> How to complete this task
Every entry below should be printed exactly, without its images.

> Structured page parsing data

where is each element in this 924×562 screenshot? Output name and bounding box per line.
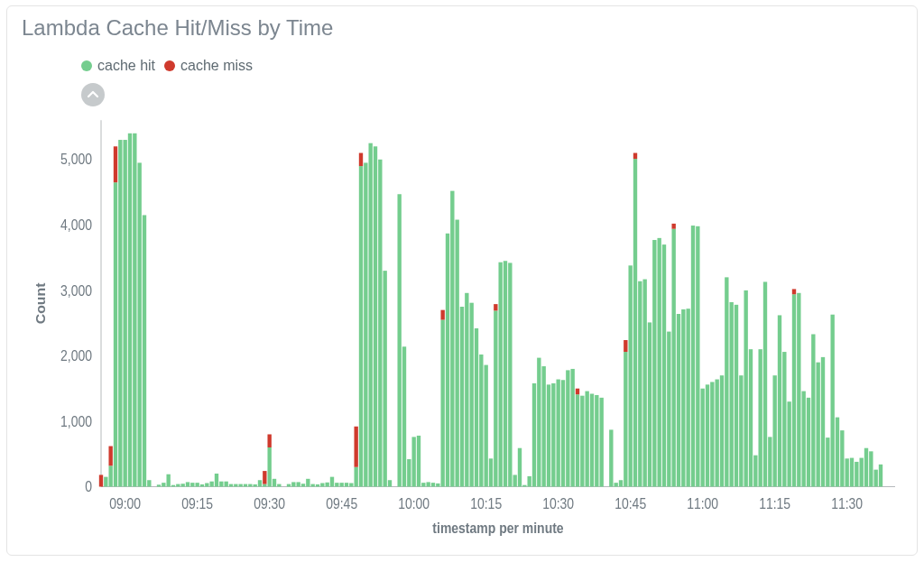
svg-rect-156 <box>633 152 637 159</box>
svg-rect-167 <box>681 309 685 487</box>
svg-rect-118 <box>465 293 468 487</box>
svg-rect-170 <box>696 226 699 487</box>
svg-rect-62 <box>209 481 213 486</box>
svg-rect-78 <box>277 484 281 486</box>
svg-rect-187 <box>778 315 781 486</box>
svg-rect-90 <box>339 483 343 486</box>
chart-plot-area[interactable]: 01,0002,0003,0004,0005,000Count09:0009:1… <box>20 110 904 548</box>
svg-rect-163 <box>667 331 670 486</box>
svg-text:0: 0 <box>85 478 92 494</box>
svg-rect-146 <box>590 393 594 486</box>
svg-rect-84 <box>310 484 314 486</box>
svg-rect-73 <box>263 484 266 486</box>
svg-rect-54 <box>171 484 175 486</box>
legend-label-hit: cache hit <box>97 58 155 74</box>
svg-rect-98 <box>368 143 372 486</box>
svg-rect-166 <box>677 314 680 487</box>
svg-rect-59 <box>195 483 199 486</box>
svg-rect-60 <box>200 484 204 487</box>
svg-rect-103 <box>397 194 401 486</box>
svg-rect-79 <box>287 484 291 486</box>
svg-rect-55 <box>176 484 180 486</box>
svg-rect-46 <box>128 134 132 487</box>
collapse-button[interactable] <box>81 83 105 106</box>
svg-rect-64 <box>219 481 223 486</box>
svg-rect-152 <box>624 352 627 486</box>
svg-rect-53 <box>166 474 170 487</box>
svg-rect-40 <box>108 465 112 486</box>
svg-rect-209 <box>879 465 882 487</box>
svg-rect-151 <box>619 480 623 486</box>
svg-rect-89 <box>335 483 338 486</box>
svg-text:11:15: 11:15 <box>759 495 790 511</box>
svg-rect-92 <box>349 483 353 486</box>
svg-text:10:45: 10:45 <box>614 495 646 511</box>
legend-swatch-hit <box>81 60 92 71</box>
svg-rect-127 <box>504 261 507 486</box>
svg-rect-195 <box>811 334 815 486</box>
svg-rect-159 <box>648 322 651 486</box>
chart-card: Lambda Cache Hit/Miss by Time cache hit … <box>6 5 918 556</box>
svg-rect-178 <box>735 305 738 487</box>
legend-item-miss[interactable]: cache miss <box>164 58 253 74</box>
svg-rect-87 <box>325 483 328 487</box>
svg-rect-76 <box>267 434 271 447</box>
svg-rect-158 <box>642 279 646 486</box>
svg-rect-49 <box>143 215 146 486</box>
svg-rect-153 <box>624 340 627 352</box>
svg-rect-124 <box>494 310 497 486</box>
svg-rect-196 <box>816 362 819 486</box>
svg-rect-112 <box>440 319 444 486</box>
svg-rect-65 <box>224 481 227 486</box>
legend-item-hit[interactable]: cache hit <box>81 58 155 74</box>
svg-rect-168 <box>686 309 689 486</box>
svg-rect-121 <box>479 355 483 487</box>
svg-text:10:30: 10:30 <box>542 495 574 511</box>
svg-rect-202 <box>845 458 848 486</box>
svg-rect-189 <box>787 401 790 486</box>
svg-rect-137 <box>551 383 555 487</box>
svg-rect-77 <box>273 479 276 487</box>
svg-rect-155 <box>633 159 637 486</box>
svg-text:4,000: 4,000 <box>60 217 92 233</box>
svg-rect-86 <box>320 483 324 486</box>
svg-rect-142 <box>576 394 579 486</box>
svg-rect-185 <box>768 437 772 486</box>
svg-rect-85 <box>316 484 319 487</box>
svg-rect-172 <box>706 384 709 486</box>
chevron-up-icon <box>87 88 99 101</box>
svg-rect-66 <box>229 484 233 486</box>
svg-rect-147 <box>595 395 598 487</box>
svg-rect-144 <box>580 395 584 486</box>
svg-rect-164 <box>671 228 675 486</box>
svg-rect-180 <box>744 290 747 487</box>
svg-rect-95 <box>359 166 363 486</box>
svg-rect-117 <box>460 307 464 486</box>
svg-rect-162 <box>662 244 666 486</box>
chart-svg: 01,0002,0003,0004,0005,000Count09:0009:1… <box>20 110 904 548</box>
svg-rect-125 <box>494 304 497 310</box>
svg-rect-71 <box>253 484 256 487</box>
svg-rect-154 <box>628 265 632 486</box>
svg-rect-128 <box>508 263 512 486</box>
svg-rect-83 <box>306 479 310 487</box>
svg-rect-207 <box>869 451 873 486</box>
svg-rect-129 <box>513 474 516 486</box>
svg-rect-42 <box>114 182 117 486</box>
svg-rect-57 <box>186 482 189 486</box>
svg-rect-119 <box>469 302 473 486</box>
svg-rect-160 <box>652 240 656 486</box>
svg-rect-157 <box>638 281 642 487</box>
svg-rect-190 <box>792 294 796 486</box>
svg-rect-50 <box>147 480 151 486</box>
svg-rect-106 <box>411 437 415 486</box>
svg-rect-203 <box>850 457 854 486</box>
svg-text:11:00: 11:00 <box>687 495 718 511</box>
legend-label-miss: cache miss <box>180 58 253 74</box>
svg-rect-43 <box>114 146 117 182</box>
svg-rect-120 <box>475 328 478 487</box>
svg-rect-113 <box>440 309 444 319</box>
chart-legend: cache hit cache miss <box>20 58 904 74</box>
svg-rect-138 <box>556 379 559 486</box>
svg-rect-194 <box>807 398 810 487</box>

> Final answer
where is each element in this 924×562 screenshot? Output name and bounding box per line.
svg-rect-156 <box>633 152 637 159</box>
svg-rect-167 <box>681 309 685 487</box>
svg-rect-118 <box>465 293 468 487</box>
svg-rect-170 <box>696 226 699 487</box>
svg-rect-62 <box>209 481 213 486</box>
svg-rect-78 <box>277 484 281 486</box>
svg-rect-187 <box>778 315 781 486</box>
svg-rect-90 <box>339 483 343 486</box>
chart-plot-area[interactable]: 01,0002,0003,0004,0005,000Count09:0009:1… <box>20 110 904 548</box>
svg-rect-163 <box>667 331 670 486</box>
svg-text:0: 0 <box>85 478 92 494</box>
svg-rect-146 <box>590 393 594 486</box>
svg-rect-84 <box>310 484 314 486</box>
svg-rect-73 <box>263 484 266 486</box>
svg-rect-54 <box>171 484 175 486</box>
legend-label-hit: cache hit <box>97 58 155 74</box>
svg-rect-98 <box>368 143 372 486</box>
svg-rect-166 <box>677 314 680 487</box>
svg-rect-59 <box>195 483 199 486</box>
svg-rect-60 <box>200 484 204 487</box>
svg-rect-103 <box>397 194 401 486</box>
svg-rect-79 <box>287 484 291 486</box>
svg-rect-55 <box>176 484 180 486</box>
svg-rect-46 <box>128 134 132 487</box>
collapse-button[interactable] <box>81 83 105 106</box>
svg-rect-64 <box>219 481 223 486</box>
svg-rect-152 <box>624 352 627 486</box>
svg-rect-53 <box>166 474 170 487</box>
svg-rect-40 <box>108 465 112 486</box>
svg-rect-209 <box>879 465 882 487</box>
svg-rect-151 <box>619 480 623 486</box>
svg-rect-89 <box>335 483 338 486</box>
svg-text:11:15: 11:15 <box>759 495 790 511</box>
svg-rect-92 <box>349 483 353 486</box>
svg-text:10:45: 10:45 <box>614 495 646 511</box>
legend-swatch-hit <box>81 60 92 71</box>
svg-rect-127 <box>504 261 507 486</box>
svg-rect-195 <box>811 334 815 486</box>
svg-rect-159 <box>648 322 651 486</box>
chart-card: Lambda Cache Hit/Miss by Time cache hit … <box>6 5 918 556</box>
svg-rect-178 <box>735 305 738 487</box>
legend-item-miss[interactable]: cache miss <box>164 58 253 74</box>
svg-rect-87 <box>325 483 328 487</box>
svg-rect-76 <box>267 434 271 447</box>
svg-rect-158 <box>642 279 646 486</box>
svg-rect-49 <box>143 215 146 486</box>
svg-rect-153 <box>624 340 627 352</box>
svg-rect-124 <box>494 310 497 486</box>
svg-rect-196 <box>816 362 819 486</box>
svg-rect-112 <box>440 319 444 486</box>
svg-rect-65 <box>224 481 227 486</box>
legend-item-hit[interactable]: cache hit <box>81 58 155 74</box>
svg-rect-168 <box>686 309 689 486</box>
svg-rect-121 <box>479 355 483 487</box>
svg-text:10:30: 10:30 <box>542 495 574 511</box>
svg-rect-202 <box>845 458 848 486</box>
svg-rect-189 <box>787 401 790 486</box>
svg-rect-137 <box>551 383 555 487</box>
svg-rect-77 <box>273 479 276 487</box>
svg-rect-155 <box>633 159 637 486</box>
svg-text:4,000: 4,000 <box>60 217 92 233</box>
svg-rect-86 <box>320 483 324 486</box>
svg-rect-142 <box>576 394 579 486</box>
svg-rect-185 <box>768 437 772 486</box>
svg-rect-85 <box>316 484 319 487</box>
svg-rect-172 <box>706 384 709 486</box>
chevron-up-icon <box>87 88 99 101</box>
svg-rect-66 <box>229 484 233 486</box>
svg-rect-147 <box>595 395 598 487</box>
svg-rect-144 <box>580 395 584 486</box>
svg-rect-164 <box>671 228 675 486</box>
svg-rect-180 <box>744 290 747 487</box>
svg-rect-95 <box>359 166 363 486</box>
svg-rect-117 <box>460 307 464 486</box>
svg-rect-162 <box>662 244 666 486</box>
chart-svg: 01,0002,0003,0004,0005,000Count09:0009:1… <box>20 110 904 548</box>
svg-rect-125 <box>494 304 497 310</box>
svg-rect-71 <box>253 484 256 487</box>
svg-rect-154 <box>628 265 632 486</box>
svg-rect-128 <box>508 263 512 486</box>
svg-rect-83 <box>306 479 310 487</box>
svg-rect-207 <box>869 451 873 486</box>
svg-rect-129 <box>513 474 516 486</box>
svg-rect-42 <box>114 182 117 486</box>
svg-rect-57 <box>186 482 189 486</box>
svg-rect-119 <box>469 302 473 486</box>
svg-rect-160 <box>652 240 656 486</box>
svg-rect-157 <box>638 281 642 487</box>
svg-rect-190 <box>792 294 796 486</box>
svg-rect-50 <box>147 480 151 486</box>
svg-rect-106 <box>411 437 415 486</box>
svg-rect-203 <box>850 457 854 486</box>
svg-text:11:00: 11:00 <box>687 495 718 511</box>
legend-label-miss: cache miss <box>180 58 253 74</box>
svg-rect-43 <box>114 146 117 182</box>
svg-rect-120 <box>475 328 478 487</box>
svg-rect-113 <box>440 309 444 319</box>
chart-legend: cache hit cache miss <box>20 58 904 74</box>
svg-rect-138 <box>556 379 559 486</box>
svg-rect-194 <box>807 398 810 487</box>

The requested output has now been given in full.